All the metal work removed, and it looks like they've removed the upper half of it as well..

With an adverse eastbound tide the trip back was more beat, than reach, but in the end I hit (not literally) the Westpole on just the right line for a fast run up the harbour on a flowing tide - coming through the entrance and past the sailing club (HISC) I saw some 5 and a half's over the ground.... so a brisk, easy, beat to the top of the harbour, on with the trusty donk, and I was back on the mooring by 5.

Tidied up, and then some fun and games fitting an outboard lock to the Suzuki - I'd recently bought a Fulton lock that fits over the outboard screws, but on Sparrow the engine sits in a scoop on the stern and whatever I tried I couldn't get the lock to fit over the screws without fouling one or the other end on the side of the scoop - in the end I had to shift the engine to the side so far that the tiller arm fouls the side of the scoop - it's also a faff fitting the key to the lock which is between the floor of the scoop and the lock - pfffffttt....  It'll have to go back if they'll take it, if not, eBay... I'll have to go a more tradition route for locking...

...and if that wasn't enough to end my curious day, while tilting the engine up, the locking bar slipped out of the hole and dropped in the 'oggin - typical! Rigged a line and held it up that way.. will need to replace...  and that, was very definitely, that....!

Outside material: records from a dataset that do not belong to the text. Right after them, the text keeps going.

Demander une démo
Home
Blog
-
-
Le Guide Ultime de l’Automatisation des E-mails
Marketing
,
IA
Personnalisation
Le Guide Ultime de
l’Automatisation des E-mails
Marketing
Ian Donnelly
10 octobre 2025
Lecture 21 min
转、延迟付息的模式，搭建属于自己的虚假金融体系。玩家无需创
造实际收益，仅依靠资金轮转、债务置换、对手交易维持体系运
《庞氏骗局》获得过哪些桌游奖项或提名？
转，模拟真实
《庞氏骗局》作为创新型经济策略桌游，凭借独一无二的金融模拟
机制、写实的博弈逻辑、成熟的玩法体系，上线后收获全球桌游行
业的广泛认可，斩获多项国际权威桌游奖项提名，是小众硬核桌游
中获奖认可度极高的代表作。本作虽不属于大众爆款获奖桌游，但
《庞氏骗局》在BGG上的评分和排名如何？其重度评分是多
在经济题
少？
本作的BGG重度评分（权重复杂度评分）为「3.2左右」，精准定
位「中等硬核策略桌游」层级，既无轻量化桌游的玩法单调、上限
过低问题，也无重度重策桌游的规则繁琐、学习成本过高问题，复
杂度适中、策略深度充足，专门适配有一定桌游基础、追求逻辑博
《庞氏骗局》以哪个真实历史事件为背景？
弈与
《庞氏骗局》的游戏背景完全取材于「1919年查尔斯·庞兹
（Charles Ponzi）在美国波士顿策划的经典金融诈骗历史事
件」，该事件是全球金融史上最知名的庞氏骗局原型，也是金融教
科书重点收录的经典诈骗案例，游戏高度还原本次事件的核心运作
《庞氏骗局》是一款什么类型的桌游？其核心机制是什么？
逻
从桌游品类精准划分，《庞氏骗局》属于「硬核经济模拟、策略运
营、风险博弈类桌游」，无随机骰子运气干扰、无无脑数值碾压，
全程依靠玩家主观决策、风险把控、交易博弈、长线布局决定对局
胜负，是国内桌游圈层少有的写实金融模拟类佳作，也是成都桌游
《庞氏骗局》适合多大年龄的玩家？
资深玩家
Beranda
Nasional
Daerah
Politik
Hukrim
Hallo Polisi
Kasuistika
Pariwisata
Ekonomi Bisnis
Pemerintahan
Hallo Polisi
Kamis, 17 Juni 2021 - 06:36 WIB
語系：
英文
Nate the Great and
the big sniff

Distance: 24.98 miles (cumulative total in the 2014 mileage tab at the top of the page)
Wind: WNW Force 3, gusting force 4..
Sail Plan: Reefed/full main and reefed/full genoa - engine for manoeuvring....
Speed: GPS track says max speed was 4.8 knots (that was under sail; I saw 5.2/5.5 under sail a couple of times) - average speed 3.3 knots


  1. Replaced my engine yesterday - heavy - why dont they float........

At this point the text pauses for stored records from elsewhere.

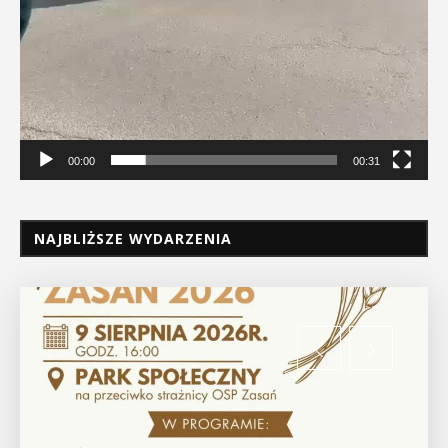
00:00
00:31
NAJBLIŻSZE WYDARZENIA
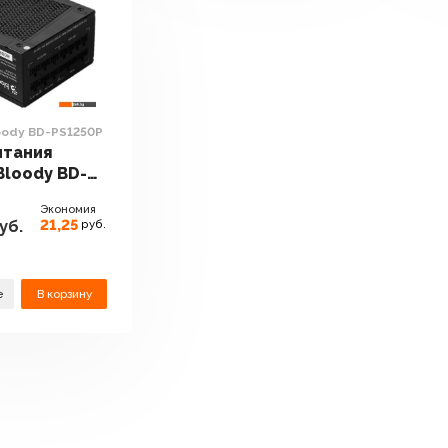
oody BD-PS1250P
итания
Bloody BD-
Экономия
21,25
уб.
руб.
е
В корзину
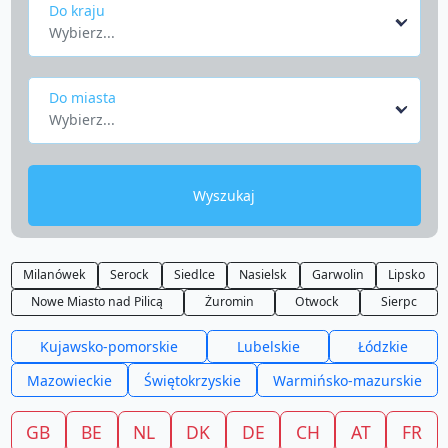
Do kraju
Wybierz...
Do miasta
Wybierz...
Wyszukaj
Milanówek
Serock
Siedlce
Nasielsk
Garwolin
Lipsko
Nowe Miasto nad Pilicą
Żuromin
Otwock
Sierpc
Kujawsko-pomorskie
Lubelskie
Łódzkie
Mazowieckie
Świętokrzyskie
Warmińsko-mazurskie
GB
BE
NL
DK
DE
CH
AT
FR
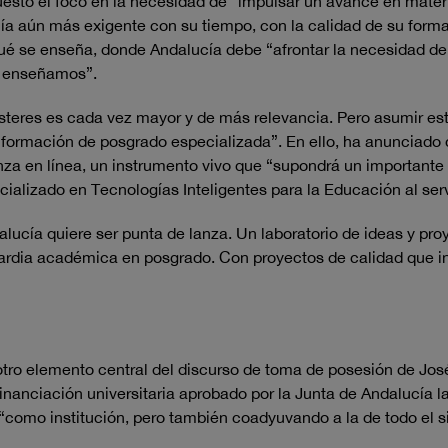
puesto el foco en la necesidad de “impulsar un avance en mater
ía aún más exigente con su tiempo, con la calidad de su form
 qué se enseña, donde Andalucía debe “afrontar la necesidad d
mo enseñamos”.
ásteres es cada vez mayor y de más relevancia. Pero asumir esta
 formación de posgrado especializada”. En ello, ha anunciado 
a en línea, un instrumento vivo que “supondrá un importante
lizado en Tecnologías Inteligentes para la Educación al servi
alucía quiere ser punta de lanza. Un laboratorio de ideas y pro
uardia académica en posgrado. Con proyectos de calidad que i
 otro elemento central del discurso de toma de posesión de Jos
inanciación universitaria aprobado por la Junta de Andalucía 
 “como institución, pero también coadyuvando a la de todo el s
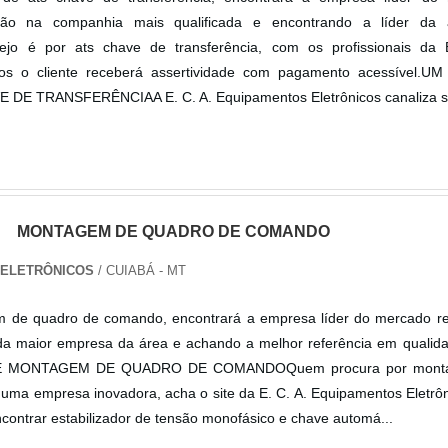
ão na companhia mais qualificada e encontrando a líder da
jo é por ats chave de transferência, com os profissionais da 
cos o cliente receberá assertividade com pagamento acessível.
DE TRANSFERÊNCIAA E. C. A. Equipamentos Eletrônicos canaliza s.
MONTAGEM DE QUADRO DE COMANDO
S ELETRÔNICOS
/ CUIABÁ - MT
 de quadro de comando, encontrará a empresa líder do mercado re
a maior empresa da área e achando a melhor referência em qualid
 MONTAGEM DE QUADRO DE COMANDOQuem procura por mont
ma empresa inovadora, acha o site da E. C. A. Equipamentos Eletrôn
contrar estabilizador de tensão monofásico e chave automá...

    1. Dave - I find them to be a worry from beginning to end... :o)

  2. Great title for the post.

    outboard sounds like the main jet, even the most microscopic amount of dirt has had that effect, carb cleaner and and airline as starters.

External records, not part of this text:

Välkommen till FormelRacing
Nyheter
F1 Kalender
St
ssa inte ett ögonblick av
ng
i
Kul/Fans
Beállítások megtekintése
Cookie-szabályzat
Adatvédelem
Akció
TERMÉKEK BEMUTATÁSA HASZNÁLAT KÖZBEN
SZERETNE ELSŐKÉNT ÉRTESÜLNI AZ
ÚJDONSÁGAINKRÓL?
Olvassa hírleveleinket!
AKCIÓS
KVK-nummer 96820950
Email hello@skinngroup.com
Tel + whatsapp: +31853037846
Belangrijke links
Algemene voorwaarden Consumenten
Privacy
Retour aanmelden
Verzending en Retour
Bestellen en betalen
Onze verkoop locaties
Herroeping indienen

    Sounds like a good day out apart from a few disasters

    1. Hi Burseldon - yes I thought so too... I'd heard that there were two jets so I need to confirm I have two and will start there, either that or carb needs a clean... I'm going to drop it into Bill at Home Marine - I'm a mechanical numpty...and just to be sure I'll take tank and hose as well to make sure it isn't them...

  3. Air vent on the fuel tank...often overlooked?

    1. Hi Paul - good call - and I did forget it originally, but I still had the same problem even after I'd opened it... not used to external fuel tanks!

  4. Hi Steve, a reet good read :) That engine looks like a newer version of mine. It does sound like fuel however, if after giving it a good clean and using fresh fuel and a new plug it still cuts out under load, it's worth checking the resistance of the ignitor coil. Mine had similar symptoms and gradually got much worse. Turns out the ignitor coil is a common problem on these.

    1. Watcha Phil... was a reet good day... :o) Fuel was fresh that morning.. need to clean the carb and re-group, but first I need to get engine off boat..! How's your season going?? PS. Love the piccie of Ciao in the HOA photo comp...

    2. Oh... I haven't seen it!

  5. Season is going well, have had a lot of good sailing in although I do seem to have done a lot of motoring. The trip to Dartmouth was just superb. Still need to get across the channel but that'll have to be next year now.. just not enough daylight at this time of year.